Possible regression between 4.9 and 4.13
From: Mason <hidden>
Date: 2017-08-30 08:55:37
Also in:
linux-pci
On 30/08/2017 08:02, Greg Kroah-Hartman wrote:
To get back to the original issue here, the hardware seems to have died, the driver stops talking to it, and all is good. The "regression" here is that we now properly can determine that the hardware is crap.
Before 4.12, when I unplugged my USB3 Flash drive, Linux would detect a few "Uncorrected Non-Fatal errors" via AER, but it was still possible to plug the drive back in. Since 4.12, once I unplug the drive, the whole USB3 card is marked as dead (all 4 ports), and I can no longer plug anything in (not even the USB2 drive that didn't have any issues, IIRC). It seems a bit premature to "mark as dead" something that remains functional, doesn't it? Disclaimer, there are many variables in this setup, and I've only tested a small fraction of the problem space: only one system, only one USB3 board, only one USB3 Flash drive.

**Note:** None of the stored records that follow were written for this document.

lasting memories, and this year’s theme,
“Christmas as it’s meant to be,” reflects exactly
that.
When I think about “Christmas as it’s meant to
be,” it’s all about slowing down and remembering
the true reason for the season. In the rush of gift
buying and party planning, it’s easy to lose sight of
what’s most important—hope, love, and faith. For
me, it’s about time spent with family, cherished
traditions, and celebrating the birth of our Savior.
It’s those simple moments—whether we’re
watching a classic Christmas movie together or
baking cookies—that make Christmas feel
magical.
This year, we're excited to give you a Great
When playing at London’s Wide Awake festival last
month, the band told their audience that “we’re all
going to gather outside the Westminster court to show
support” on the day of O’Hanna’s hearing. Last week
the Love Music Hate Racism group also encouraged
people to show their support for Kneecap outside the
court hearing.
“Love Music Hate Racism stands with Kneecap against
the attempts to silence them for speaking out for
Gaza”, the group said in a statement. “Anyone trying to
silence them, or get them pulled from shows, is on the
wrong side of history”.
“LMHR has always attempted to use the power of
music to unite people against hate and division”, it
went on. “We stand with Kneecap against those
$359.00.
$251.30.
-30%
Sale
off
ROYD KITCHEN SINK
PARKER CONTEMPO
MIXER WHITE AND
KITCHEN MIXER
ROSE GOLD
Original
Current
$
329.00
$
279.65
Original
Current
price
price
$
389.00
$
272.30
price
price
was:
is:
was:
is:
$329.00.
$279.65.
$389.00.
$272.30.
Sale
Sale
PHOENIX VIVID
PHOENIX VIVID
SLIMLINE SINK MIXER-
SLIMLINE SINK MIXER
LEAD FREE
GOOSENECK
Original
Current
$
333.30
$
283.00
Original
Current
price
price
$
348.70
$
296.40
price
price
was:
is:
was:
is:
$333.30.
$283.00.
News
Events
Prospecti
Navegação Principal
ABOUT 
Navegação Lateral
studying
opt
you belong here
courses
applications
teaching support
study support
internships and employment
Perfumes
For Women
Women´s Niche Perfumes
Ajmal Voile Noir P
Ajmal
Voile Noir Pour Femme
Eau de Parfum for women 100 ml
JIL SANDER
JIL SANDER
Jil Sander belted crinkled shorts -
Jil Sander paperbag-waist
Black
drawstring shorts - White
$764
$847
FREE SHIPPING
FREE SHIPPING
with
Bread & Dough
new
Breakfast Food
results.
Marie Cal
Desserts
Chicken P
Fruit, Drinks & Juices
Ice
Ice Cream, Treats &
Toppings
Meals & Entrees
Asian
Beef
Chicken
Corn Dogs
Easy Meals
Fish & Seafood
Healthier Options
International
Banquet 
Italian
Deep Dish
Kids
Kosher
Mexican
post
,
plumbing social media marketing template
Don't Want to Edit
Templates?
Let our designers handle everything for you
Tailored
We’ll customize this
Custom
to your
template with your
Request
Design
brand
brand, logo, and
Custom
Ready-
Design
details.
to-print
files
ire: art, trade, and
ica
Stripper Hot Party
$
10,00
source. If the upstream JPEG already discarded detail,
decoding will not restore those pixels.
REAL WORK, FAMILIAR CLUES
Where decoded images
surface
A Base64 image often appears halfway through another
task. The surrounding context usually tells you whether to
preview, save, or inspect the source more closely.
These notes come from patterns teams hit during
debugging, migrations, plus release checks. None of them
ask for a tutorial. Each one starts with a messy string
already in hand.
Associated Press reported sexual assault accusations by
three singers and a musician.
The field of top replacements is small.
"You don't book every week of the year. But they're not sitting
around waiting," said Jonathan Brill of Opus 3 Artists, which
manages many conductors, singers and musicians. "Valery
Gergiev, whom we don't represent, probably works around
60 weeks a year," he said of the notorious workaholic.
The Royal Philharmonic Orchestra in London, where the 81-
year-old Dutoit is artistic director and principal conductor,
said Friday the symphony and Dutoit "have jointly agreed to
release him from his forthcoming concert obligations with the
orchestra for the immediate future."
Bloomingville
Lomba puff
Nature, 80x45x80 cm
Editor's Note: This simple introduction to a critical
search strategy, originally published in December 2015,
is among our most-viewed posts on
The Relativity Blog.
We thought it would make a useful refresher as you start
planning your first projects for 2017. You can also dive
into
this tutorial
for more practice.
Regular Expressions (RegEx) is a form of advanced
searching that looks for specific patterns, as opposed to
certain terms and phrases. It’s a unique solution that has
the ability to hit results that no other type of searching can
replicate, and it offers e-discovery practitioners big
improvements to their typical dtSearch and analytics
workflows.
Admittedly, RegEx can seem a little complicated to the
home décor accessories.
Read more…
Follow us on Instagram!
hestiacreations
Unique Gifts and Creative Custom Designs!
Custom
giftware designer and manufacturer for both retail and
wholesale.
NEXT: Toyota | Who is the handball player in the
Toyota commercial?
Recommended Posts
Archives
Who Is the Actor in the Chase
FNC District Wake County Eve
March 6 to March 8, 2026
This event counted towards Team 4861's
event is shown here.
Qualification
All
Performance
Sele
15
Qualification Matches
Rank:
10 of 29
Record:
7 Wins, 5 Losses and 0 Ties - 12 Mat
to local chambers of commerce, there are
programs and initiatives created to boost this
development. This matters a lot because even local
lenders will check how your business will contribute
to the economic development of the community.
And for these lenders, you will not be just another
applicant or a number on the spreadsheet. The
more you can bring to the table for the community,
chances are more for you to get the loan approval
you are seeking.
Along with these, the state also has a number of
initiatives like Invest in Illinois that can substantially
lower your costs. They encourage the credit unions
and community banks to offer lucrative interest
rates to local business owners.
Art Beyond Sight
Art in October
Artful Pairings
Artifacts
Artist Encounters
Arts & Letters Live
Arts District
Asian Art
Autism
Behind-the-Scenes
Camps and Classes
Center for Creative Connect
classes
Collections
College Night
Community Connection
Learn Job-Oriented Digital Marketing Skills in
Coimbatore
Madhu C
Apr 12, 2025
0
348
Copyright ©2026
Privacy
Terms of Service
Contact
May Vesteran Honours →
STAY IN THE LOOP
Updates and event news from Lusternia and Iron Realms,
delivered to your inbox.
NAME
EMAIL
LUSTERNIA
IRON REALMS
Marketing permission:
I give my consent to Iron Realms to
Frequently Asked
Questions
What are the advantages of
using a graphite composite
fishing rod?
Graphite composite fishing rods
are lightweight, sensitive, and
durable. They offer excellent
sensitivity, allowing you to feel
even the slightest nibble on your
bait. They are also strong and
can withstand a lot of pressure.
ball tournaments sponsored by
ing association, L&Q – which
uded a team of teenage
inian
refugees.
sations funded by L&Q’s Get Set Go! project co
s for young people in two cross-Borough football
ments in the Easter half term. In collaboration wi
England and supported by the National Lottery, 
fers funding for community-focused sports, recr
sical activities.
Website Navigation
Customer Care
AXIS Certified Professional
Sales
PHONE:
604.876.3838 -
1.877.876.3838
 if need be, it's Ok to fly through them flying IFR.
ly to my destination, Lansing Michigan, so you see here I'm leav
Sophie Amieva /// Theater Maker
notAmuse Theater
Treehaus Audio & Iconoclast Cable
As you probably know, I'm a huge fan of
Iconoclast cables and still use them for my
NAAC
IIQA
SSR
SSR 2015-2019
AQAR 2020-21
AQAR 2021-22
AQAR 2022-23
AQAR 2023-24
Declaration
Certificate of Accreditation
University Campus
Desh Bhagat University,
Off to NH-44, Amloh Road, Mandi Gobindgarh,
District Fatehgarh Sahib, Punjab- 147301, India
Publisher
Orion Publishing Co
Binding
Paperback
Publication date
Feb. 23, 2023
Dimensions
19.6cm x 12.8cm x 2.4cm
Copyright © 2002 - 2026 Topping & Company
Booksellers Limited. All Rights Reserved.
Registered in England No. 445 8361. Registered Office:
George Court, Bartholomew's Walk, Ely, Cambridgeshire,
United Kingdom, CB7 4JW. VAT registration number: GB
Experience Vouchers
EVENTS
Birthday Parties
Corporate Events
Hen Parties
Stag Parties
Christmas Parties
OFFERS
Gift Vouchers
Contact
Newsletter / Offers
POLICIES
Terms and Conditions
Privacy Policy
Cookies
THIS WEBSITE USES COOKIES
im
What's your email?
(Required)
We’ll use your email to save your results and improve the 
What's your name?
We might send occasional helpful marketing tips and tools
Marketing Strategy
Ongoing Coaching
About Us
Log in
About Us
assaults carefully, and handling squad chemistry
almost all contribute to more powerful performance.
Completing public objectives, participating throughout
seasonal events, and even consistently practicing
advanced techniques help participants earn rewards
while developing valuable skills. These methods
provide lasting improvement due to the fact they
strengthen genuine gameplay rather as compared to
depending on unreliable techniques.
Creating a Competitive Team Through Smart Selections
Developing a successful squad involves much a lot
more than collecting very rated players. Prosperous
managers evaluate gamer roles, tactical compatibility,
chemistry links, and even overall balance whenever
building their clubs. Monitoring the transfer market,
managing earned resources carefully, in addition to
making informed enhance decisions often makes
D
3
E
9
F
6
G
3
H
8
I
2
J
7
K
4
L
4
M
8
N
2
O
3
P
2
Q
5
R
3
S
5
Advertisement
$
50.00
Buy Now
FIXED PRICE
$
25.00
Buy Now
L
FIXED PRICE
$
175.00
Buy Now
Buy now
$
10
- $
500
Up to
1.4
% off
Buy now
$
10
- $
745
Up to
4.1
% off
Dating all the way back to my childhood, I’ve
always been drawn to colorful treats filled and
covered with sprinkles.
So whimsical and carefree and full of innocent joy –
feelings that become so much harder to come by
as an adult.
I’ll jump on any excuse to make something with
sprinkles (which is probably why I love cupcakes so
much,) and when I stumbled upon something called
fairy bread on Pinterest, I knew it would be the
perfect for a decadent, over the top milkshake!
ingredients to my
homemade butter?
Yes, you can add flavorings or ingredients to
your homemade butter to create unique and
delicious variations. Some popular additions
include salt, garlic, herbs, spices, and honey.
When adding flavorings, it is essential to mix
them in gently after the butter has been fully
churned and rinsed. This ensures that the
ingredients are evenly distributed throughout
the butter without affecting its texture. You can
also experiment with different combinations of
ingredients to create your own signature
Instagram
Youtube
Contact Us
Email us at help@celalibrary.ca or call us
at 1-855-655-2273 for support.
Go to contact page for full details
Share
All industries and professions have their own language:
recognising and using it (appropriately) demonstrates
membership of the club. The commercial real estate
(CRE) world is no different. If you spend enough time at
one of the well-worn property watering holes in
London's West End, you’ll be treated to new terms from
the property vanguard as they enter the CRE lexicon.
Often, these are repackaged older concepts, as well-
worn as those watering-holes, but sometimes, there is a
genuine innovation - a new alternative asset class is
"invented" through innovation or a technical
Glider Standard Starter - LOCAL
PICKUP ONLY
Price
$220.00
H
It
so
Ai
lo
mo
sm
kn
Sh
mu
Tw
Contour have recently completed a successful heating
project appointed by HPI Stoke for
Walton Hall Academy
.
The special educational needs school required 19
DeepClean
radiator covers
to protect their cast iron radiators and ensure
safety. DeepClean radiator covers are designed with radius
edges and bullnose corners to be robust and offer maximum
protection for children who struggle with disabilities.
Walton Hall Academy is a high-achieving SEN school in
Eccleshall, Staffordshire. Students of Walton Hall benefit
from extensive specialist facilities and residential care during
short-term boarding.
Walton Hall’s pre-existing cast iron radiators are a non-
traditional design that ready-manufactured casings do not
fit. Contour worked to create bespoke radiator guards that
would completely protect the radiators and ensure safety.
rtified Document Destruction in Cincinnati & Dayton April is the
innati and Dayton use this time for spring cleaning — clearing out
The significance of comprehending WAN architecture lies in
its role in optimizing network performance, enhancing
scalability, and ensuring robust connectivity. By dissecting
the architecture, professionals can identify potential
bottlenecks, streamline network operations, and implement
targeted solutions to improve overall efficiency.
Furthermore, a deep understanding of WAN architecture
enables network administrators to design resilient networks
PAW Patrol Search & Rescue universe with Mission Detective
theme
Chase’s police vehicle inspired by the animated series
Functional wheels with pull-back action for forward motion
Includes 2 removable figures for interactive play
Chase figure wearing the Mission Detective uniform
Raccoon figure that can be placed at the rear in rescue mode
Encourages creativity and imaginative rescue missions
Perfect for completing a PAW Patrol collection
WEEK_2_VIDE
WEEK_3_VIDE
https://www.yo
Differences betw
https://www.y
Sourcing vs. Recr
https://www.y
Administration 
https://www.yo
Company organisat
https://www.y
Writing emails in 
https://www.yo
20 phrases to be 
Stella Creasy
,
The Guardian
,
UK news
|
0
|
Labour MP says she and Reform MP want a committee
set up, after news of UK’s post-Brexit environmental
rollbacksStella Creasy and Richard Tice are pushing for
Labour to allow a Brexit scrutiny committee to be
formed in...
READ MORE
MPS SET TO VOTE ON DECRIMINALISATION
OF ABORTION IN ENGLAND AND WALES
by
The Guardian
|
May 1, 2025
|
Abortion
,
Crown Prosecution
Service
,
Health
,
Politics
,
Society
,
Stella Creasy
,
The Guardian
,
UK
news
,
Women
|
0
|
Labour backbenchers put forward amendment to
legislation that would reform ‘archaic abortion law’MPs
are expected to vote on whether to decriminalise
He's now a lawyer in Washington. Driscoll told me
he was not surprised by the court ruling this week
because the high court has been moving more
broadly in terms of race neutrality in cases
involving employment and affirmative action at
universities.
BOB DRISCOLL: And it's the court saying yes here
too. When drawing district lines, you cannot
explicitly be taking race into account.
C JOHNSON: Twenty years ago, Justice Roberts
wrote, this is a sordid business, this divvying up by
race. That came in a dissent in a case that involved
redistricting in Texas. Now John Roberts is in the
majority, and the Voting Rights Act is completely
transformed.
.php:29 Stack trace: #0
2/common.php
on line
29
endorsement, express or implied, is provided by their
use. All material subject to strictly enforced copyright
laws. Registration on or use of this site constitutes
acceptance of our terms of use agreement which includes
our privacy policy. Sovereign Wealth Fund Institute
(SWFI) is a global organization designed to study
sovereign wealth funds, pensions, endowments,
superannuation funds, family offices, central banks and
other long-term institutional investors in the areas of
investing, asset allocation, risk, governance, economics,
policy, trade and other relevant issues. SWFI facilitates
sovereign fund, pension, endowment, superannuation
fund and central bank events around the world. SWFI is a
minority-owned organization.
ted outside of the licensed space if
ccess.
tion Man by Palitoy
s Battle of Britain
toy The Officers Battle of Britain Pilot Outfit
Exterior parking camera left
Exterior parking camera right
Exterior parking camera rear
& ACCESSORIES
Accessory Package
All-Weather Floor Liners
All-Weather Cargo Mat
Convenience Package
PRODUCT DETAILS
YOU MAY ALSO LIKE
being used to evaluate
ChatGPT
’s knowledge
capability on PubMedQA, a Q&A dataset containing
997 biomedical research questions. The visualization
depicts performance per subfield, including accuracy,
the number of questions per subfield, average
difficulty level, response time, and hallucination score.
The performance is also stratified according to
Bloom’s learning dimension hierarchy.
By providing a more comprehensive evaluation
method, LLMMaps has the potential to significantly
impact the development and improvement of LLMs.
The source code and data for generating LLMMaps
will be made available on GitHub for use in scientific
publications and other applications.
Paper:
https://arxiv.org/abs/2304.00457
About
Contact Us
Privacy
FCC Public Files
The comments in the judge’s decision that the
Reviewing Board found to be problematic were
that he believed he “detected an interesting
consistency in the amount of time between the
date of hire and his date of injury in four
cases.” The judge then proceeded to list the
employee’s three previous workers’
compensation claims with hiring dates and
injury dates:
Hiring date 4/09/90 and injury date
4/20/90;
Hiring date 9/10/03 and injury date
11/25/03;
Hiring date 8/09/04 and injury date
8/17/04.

So, how do you think we should proceed, delay a bit longer before saying the device is gone? How long is "long enough"? How many bus errors are we allowed to tolerate (hint, the PCI spec says none...) Maybe someone wants to get to the root problem here, why is the hardware suddenly reporting all 1s?
I'm afraid I won't be able to make any progress on this front, unless I can get my hands on a PCIe packet analyzer. Regards.